YOUR INSTRUCTIONS
An exact transcription of each entry below is required, without any pictures.

Page layout parsing data:
☆ ☆ ☆ ☆
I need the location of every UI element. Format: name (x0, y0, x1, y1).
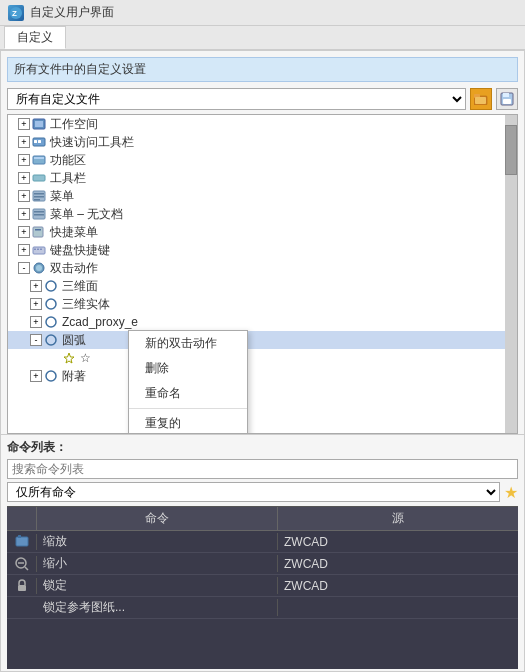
cmd-row-lock-ref[interactable]: 锁定参考图纸... (7, 597, 518, 619)
expand-toolbar[interactable]: + (18, 172, 30, 184)
cmd-row-zoom[interactable]: 缩放 ZWCAD (7, 531, 518, 553)
tree-item-ribbon[interactable]: + 功能区 (8, 151, 517, 169)
circle-icon (44, 333, 60, 347)
svg-rect-26 (34, 249, 36, 251)
svg-point-30 (36, 265, 42, 271)
cmd-icon-zoom-out (7, 556, 37, 572)
file-dropdown-wrapper: 所有自定义文件 (7, 88, 466, 110)
svg-line-40 (25, 567, 28, 570)
svg-point-36 (46, 371, 56, 381)
quickaccess-icon (32, 135, 48, 149)
tree-item-circle[interactable]: - 圆弧 (8, 331, 517, 349)
expand-keyboard[interactable]: + (18, 244, 30, 256)
shortcutmenu-icon (32, 225, 48, 239)
svg-rect-18 (34, 196, 44, 198)
expand-zcad-proxy[interactable]: + (30, 316, 42, 328)
svg-rect-17 (34, 193, 44, 195)
tree-item-zcad-proxy[interactable]: + Zcad_proxy_e (8, 313, 517, 331)
dialog-body: 所有文件中的自定义设置 所有自定义文件 (0, 50, 525, 672)
cmd-row-lock[interactable]: 锁定 ZWCAD (7, 575, 518, 597)
favorite-star-btn[interactable]: ★ (504, 483, 518, 502)
tree-label-ribbon: 功能区 (50, 152, 86, 169)
keyboard-icon (32, 243, 48, 257)
bottom-section: 命令列表： 仅所有命令 ★ 命令 源 (1, 434, 524, 671)
cmd-name-lock-ref: 锁定参考图纸... (37, 599, 278, 616)
tree-area[interactable]: + 工作空间 + 快速访问工具栏 + 功能区 + (7, 114, 518, 434)
svg-rect-38 (18, 535, 21, 538)
tree-item-menu-nodoc[interactable]: + 菜单 – 无文档 (8, 205, 517, 223)
ctx-repeat[interactable]: 重复的 (129, 411, 247, 434)
face3d-icon (44, 279, 60, 293)
expand-ribbon[interactable]: + (18, 154, 30, 166)
tree-label-circle: 圆弧 (62, 332, 86, 349)
filter-select-wrapper: 仅所有命令 (7, 482, 500, 502)
expand-menu[interactable]: + (18, 190, 30, 202)
expand-quickaccess[interactable]: + (18, 136, 30, 148)
svg-rect-25 (33, 247, 45, 254)
tree-item-quickaccess[interactable]: + 快速访问工具栏 (8, 133, 517, 151)
menu-nodoc-icon (32, 207, 48, 221)
file-dropdown[interactable]: 所有自定义文件 (7, 88, 466, 110)
zcad-proxy-icon (44, 315, 60, 329)
svg-rect-37 (16, 537, 28, 546)
tree-label-quickaccess: 快速访问工具栏 (50, 134, 134, 151)
cmd-name-zoom: 缩放 (37, 533, 278, 550)
tree-item-toolbar[interactable]: + 工具栏 (8, 169, 517, 187)
tree-item-doubleclick[interactable]: - 双击动作 (8, 259, 517, 277)
svg-rect-23 (33, 227, 43, 237)
tree-scrollbar-thumb[interactable] (505, 125, 517, 175)
commands-label: 命令列表： (7, 439, 518, 456)
cmd-row-zoom-out[interactable]: 缩小 ZWCAD (7, 553, 518, 575)
cmd-col-source: 源 (278, 507, 518, 530)
cmd-name-lock: 锁定 (37, 577, 278, 594)
file-dropdown-row: 所有自定义文件 (7, 88, 518, 110)
tree-item-3dface[interactable]: + 三维面 (8, 277, 517, 295)
tree-item-attach[interactable]: + 附著 (8, 367, 517, 385)
command-table: 命令 源 缩放 ZWCAD 缩小 ZWCAD (7, 506, 518, 669)
search-input[interactable] (7, 459, 518, 479)
tree-label-keyboard: 键盘快捷键 (50, 242, 110, 259)
expand-3dface[interactable]: + (30, 280, 42, 292)
tree-label-doubleclick: 双击动作 (50, 260, 98, 277)
expand-attach[interactable]: + (30, 370, 42, 382)
expand-3dsolid[interactable]: + (30, 298, 42, 310)
expand-doubleclick[interactable]: - (18, 262, 30, 274)
ctx-new-doubleclick[interactable]: 新的双击动作 (129, 331, 247, 356)
expand-workspace[interactable]: + (18, 118, 30, 130)
cmd-name-zoom-out: 缩小 (37, 555, 278, 572)
svg-point-32 (46, 299, 56, 309)
workspace-icon (32, 117, 48, 131)
tree-label-attach: 附著 (62, 368, 86, 385)
tree-scrollbar-track[interactable] (505, 115, 517, 433)
svg-rect-14 (34, 157, 44, 159)
svg-point-34 (46, 335, 56, 345)
filter-select[interactable]: 仅所有命令 (7, 482, 500, 502)
tree-item-star[interactable]: ☆ (8, 349, 517, 367)
tree-label-toolbar: 工具栏 (50, 170, 86, 187)
app-icon: Z (8, 5, 24, 21)
svg-rect-21 (34, 211, 44, 213)
expand-menu-nodoc[interactable]: + (18, 208, 30, 220)
expand-circle[interactable]: - (30, 334, 42, 346)
ribbon-icon (32, 153, 48, 167)
ctx-delete[interactable]: 删除 (129, 356, 247, 381)
tree-label-menu-nodoc: 菜单 – 无文档 (50, 206, 123, 223)
expand-shortcutmenu[interactable]: + (18, 226, 30, 238)
tree-item-3dsolid[interactable]: + 三维实体 (8, 295, 517, 313)
tab-customize[interactable]: 自定义 (4, 26, 66, 49)
doubleclick-icon (32, 261, 48, 275)
folder-icon-btn[interactable] (470, 88, 492, 110)
tree-item-keyboard[interactable]: + 键盘快捷键 (8, 241, 517, 259)
tree-item-workspace[interactable]: + 工作空间 (8, 115, 517, 133)
filter-row: 仅所有命令 ★ (7, 482, 518, 502)
ctx-separator (129, 408, 247, 409)
command-table-header: 命令 源 (7, 507, 518, 531)
ctx-rename[interactable]: 重命名 (129, 381, 247, 406)
toolbar-icon (32, 171, 48, 185)
tree-item-shortcutmenu[interactable]: + 快捷菜单 (8, 223, 517, 241)
svg-marker-35 (64, 353, 74, 363)
attach-icon (44, 369, 60, 383)
save-icon-btn[interactable] (496, 88, 518, 110)
tree-label-3dface: 三维面 (62, 278, 98, 295)
tree-item-menu[interactable]: + 菜单 (8, 187, 517, 205)
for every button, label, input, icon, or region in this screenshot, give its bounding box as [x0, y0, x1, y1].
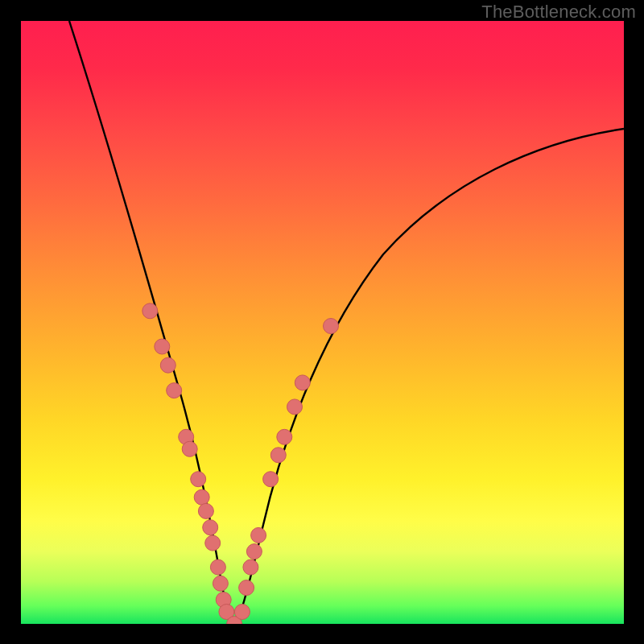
data-marker	[205, 535, 221, 551]
data-marker	[263, 472, 279, 487]
data-marker	[243, 559, 258, 575]
data-marker	[251, 527, 266, 543]
data-marker	[167, 383, 182, 398]
data-marker	[203, 520, 218, 535]
watermark-text: TheBottleneck.com	[481, 2, 636, 23]
data-marker	[270, 448, 286, 463]
data-marker	[182, 441, 197, 456]
data-marker	[295, 375, 310, 390]
data-marker	[155, 339, 170, 354]
data-marker	[198, 503, 213, 518]
data-marker	[287, 399, 303, 415]
plot-frame	[21, 21, 624, 624]
data-marker	[142, 303, 158, 319]
data-marker	[324, 319, 339, 334]
curve-layer	[21, 21, 624, 624]
data-marker	[194, 489, 209, 505]
data-markers	[142, 303, 339, 624]
data-marker	[191, 472, 206, 487]
bottleneck-curve	[69, 21, 624, 623]
data-marker	[277, 429, 292, 444]
data-marker	[234, 605, 250, 620]
data-marker	[213, 576, 228, 591]
data-marker	[160, 357, 175, 373]
data-marker	[246, 544, 262, 559]
data-marker	[210, 559, 225, 575]
data-marker	[239, 580, 254, 596]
☆ ☆ ☆ ☆
WORKED SOLUTION
I need the location of every UI element. Format: name (x0, y0, x1, y1).
cmd-row-lock-ref[interactable]: 锁定参考图纸... (7, 597, 518, 619)
expand-toolbar[interactable]: + (18, 172, 30, 184)
cmd-row-zoom[interactable]: 缩放 ZWCAD (7, 531, 518, 553)
tree-item-ribbon[interactable]: + 功能区 (8, 151, 517, 169)
circle-icon (44, 333, 60, 347)
svg-rect-26 (34, 249, 36, 251)
svg-point-30 (36, 265, 42, 271)
cmd-icon-zoom-out (7, 556, 37, 572)
file-dropdown-wrapper: 所有自定义文件 (7, 88, 466, 110)
svg-line-40 (25, 567, 28, 570)
svg-point-36 (46, 371, 56, 381)
quickaccess-icon (32, 135, 48, 149)
tree-item-circle[interactable]: - 圆弧 (8, 331, 517, 349)
expand-keyboard[interactable]: + (18, 244, 30, 256)
shortcutmenu-icon (32, 225, 48, 239)
svg-rect-18 (34, 196, 44, 198)
expand-zcad-proxy[interactable]: + (30, 316, 42, 328)
svg-rect-17 (34, 193, 44, 195)
tree-item-zcad-proxy[interactable]: + Zcad_proxy_e (8, 313, 517, 331)
dialog-body: 所有文件中的自定义设置 所有自定义文件 (0, 50, 525, 672)
cmd-row-lock[interactable]: 锁定 ZWCAD (7, 575, 518, 597)
favorite-star-btn[interactable]: ★ (504, 483, 518, 502)
tree-label-ribbon: 功能区 (50, 152, 86, 169)
keyboard-icon (32, 243, 48, 257)
bottom-section: 命令列表： 仅所有命令 ★ 命令 源 (1, 434, 524, 671)
cmd-name-lock-ref: 锁定参考图纸... (37, 599, 278, 616)
tree-area[interactable]: + 工作空间 + 快速访问工具栏 + 功能区 + (7, 114, 518, 434)
svg-rect-38 (18, 535, 21, 538)
tree-item-menu-nodoc[interactable]: + 菜单 – 无文档 (8, 205, 517, 223)
ctx-repeat[interactable]: 重复的 (129, 411, 247, 434)
face3d-icon (44, 279, 60, 293)
expand-ribbon[interactable]: + (18, 154, 30, 166)
tree-label-circle: 圆弧 (62, 332, 86, 349)
filter-select-wrapper: 仅所有命令 (7, 482, 500, 502)
expand-menu[interactable]: + (18, 190, 30, 202)
expand-quickaccess[interactable]: + (18, 136, 30, 148)
svg-rect-25 (33, 247, 45, 254)
tree-item-quickaccess[interactable]: + 快速访问工具栏 (8, 133, 517, 151)
menu-nodoc-icon (32, 207, 48, 221)
file-dropdown[interactable]: 所有自定义文件 (7, 88, 466, 110)
zcad-proxy-icon (44, 315, 60, 329)
svg-rect-37 (16, 537, 28, 546)
tree-label-quickaccess: 快速访问工具栏 (50, 134, 134, 151)
cmd-name-zoom: 缩放 (37, 533, 278, 550)
tree-item-toolbar[interactable]: + 工具栏 (8, 169, 517, 187)
tree-item-doubleclick[interactable]: - 双击动作 (8, 259, 517, 277)
svg-rect-23 (33, 227, 43, 237)
tree-scrollbar-thumb[interactable] (505, 125, 517, 175)
commands-label: 命令列表： (7, 439, 518, 456)
cmd-row-zoom-out[interactable]: 缩小 ZWCAD (7, 553, 518, 575)
cmd-col-source: 源 (278, 507, 518, 530)
cmd-name-lock: 锁定 (37, 577, 278, 594)
file-dropdown-row: 所有自定义文件 (7, 88, 518, 110)
tree-item-3dface[interactable]: + 三维面 (8, 277, 517, 295)
tree-item-attach[interactable]: + 附著 (8, 367, 517, 385)
command-table: 命令 源 缩放 ZWCAD 缩小 ZWCAD (7, 506, 518, 669)
search-input[interactable] (7, 459, 518, 479)
tree-label-keyboard: 键盘快捷键 (50, 242, 110, 259)
expand-3dface[interactable]: + (30, 280, 42, 292)
tree-label-doubleclick: 双击动作 (50, 260, 98, 277)
expand-attach[interactable]: + (30, 370, 42, 382)
expand-3dsolid[interactable]: + (30, 298, 42, 310)
expand-doubleclick[interactable]: - (18, 262, 30, 274)
ctx-new-doubleclick[interactable]: 新的双击动作 (129, 331, 247, 356)
expand-workspace[interactable]: + (18, 118, 30, 130)
cmd-name-zoom-out: 缩小 (37, 555, 278, 572)
svg-point-32 (46, 299, 56, 309)
workspace-icon (32, 117, 48, 131)
tree-label-attach: 附著 (62, 368, 86, 385)
tree-scrollbar-track[interactable] (505, 115, 517, 433)
svg-rect-14 (34, 157, 44, 159)
svg-point-34 (46, 335, 56, 345)
filter-select[interactable]: 仅所有命令 (7, 482, 500, 502)
tree-item-star[interactable]: ☆ (8, 349, 517, 367)
tree-label-toolbar: 工具栏 (50, 170, 86, 187)
app-icon: Z (8, 5, 24, 21)
svg-rect-21 (34, 211, 44, 213)
expand-menu-nodoc[interactable]: + (18, 208, 30, 220)
expand-circle[interactable]: - (30, 334, 42, 346)
ribbon-icon (32, 153, 48, 167)
ctx-delete[interactable]: 删除 (129, 356, 247, 381)
tree-label-menu-nodoc: 菜单 – 无文档 (50, 206, 123, 223)
expand-shortcutmenu[interactable]: + (18, 226, 30, 238)
tree-item-3dsolid[interactable]: + 三维实体 (8, 295, 517, 313)
tab-customize[interactable]: 自定义 (4, 26, 66, 49)
doubleclick-icon (32, 261, 48, 275)
folder-icon-btn[interactable] (470, 88, 492, 110)
tree-item-keyboard[interactable]: + 键盘快捷键 (8, 241, 517, 259)
tree-item-workspace[interactable]: + 工作空间 (8, 115, 517, 133)
filter-row: 仅所有命令 ★ (7, 482, 518, 502)
ctx-separator (129, 408, 247, 409)
command-table-header: 命令 源 (7, 507, 518, 531)
ctx-rename[interactable]: 重命名 (129, 381, 247, 406)
toolbar-icon (32, 171, 48, 185)
tree-item-shortcutmenu[interactable]: + 快捷菜单 (8, 223, 517, 241)
svg-marker-35 (64, 353, 74, 363)
attach-icon (44, 369, 60, 383)
save-icon-btn[interactable] (496, 88, 518, 110)
tree-label-3dface: 三维面 (62, 278, 98, 295)
tree-item-menu[interactable]: + 菜单 (8, 187, 517, 205)
for every button, label, input, icon, or region in this screenshot, give its bounding box as [x0, y0, x1, y1].
data-marker	[205, 535, 221, 551]
data-marker	[263, 472, 279, 487]
data-marker	[243, 559, 258, 575]
data-marker	[251, 527, 266, 543]
data-marker	[167, 383, 182, 398]
data-marker	[203, 520, 218, 535]
watermark-text: TheBottleneck.com	[481, 2, 636, 23]
data-marker	[270, 448, 286, 463]
data-marker	[182, 441, 197, 456]
data-marker	[295, 375, 310, 390]
data-marker	[155, 339, 170, 354]
data-marker	[198, 503, 213, 518]
data-marker	[287, 399, 303, 415]
plot-frame	[21, 21, 624, 624]
data-marker	[142, 303, 158, 319]
data-marker	[324, 319, 339, 334]
curve-layer	[21, 21, 624, 624]
data-marker	[194, 489, 209, 505]
data-markers	[142, 303, 339, 624]
data-marker	[191, 472, 206, 487]
bottleneck-curve	[69, 21, 624, 623]
data-marker	[277, 429, 292, 444]
data-marker	[234, 605, 250, 620]
data-marker	[213, 576, 228, 591]
data-marker	[160, 357, 175, 373]
data-marker	[246, 544, 262, 559]
data-marker	[210, 559, 225, 575]
data-marker	[239, 580, 254, 596]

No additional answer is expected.